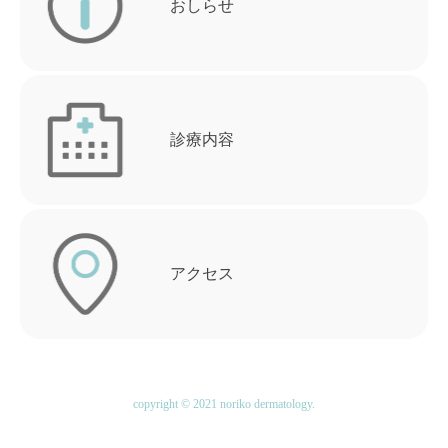
おしらせ
診療内容
アクセス
copyright © 2021 noriko dermatology.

────────────────────

#### TRY IT:
What you produce should repeat the data word for word while omitting all images.

#### RESPONSE TO THE TASK:
おしらせ
診療内容
アクセス
copyright © 2021 noriko dermatology.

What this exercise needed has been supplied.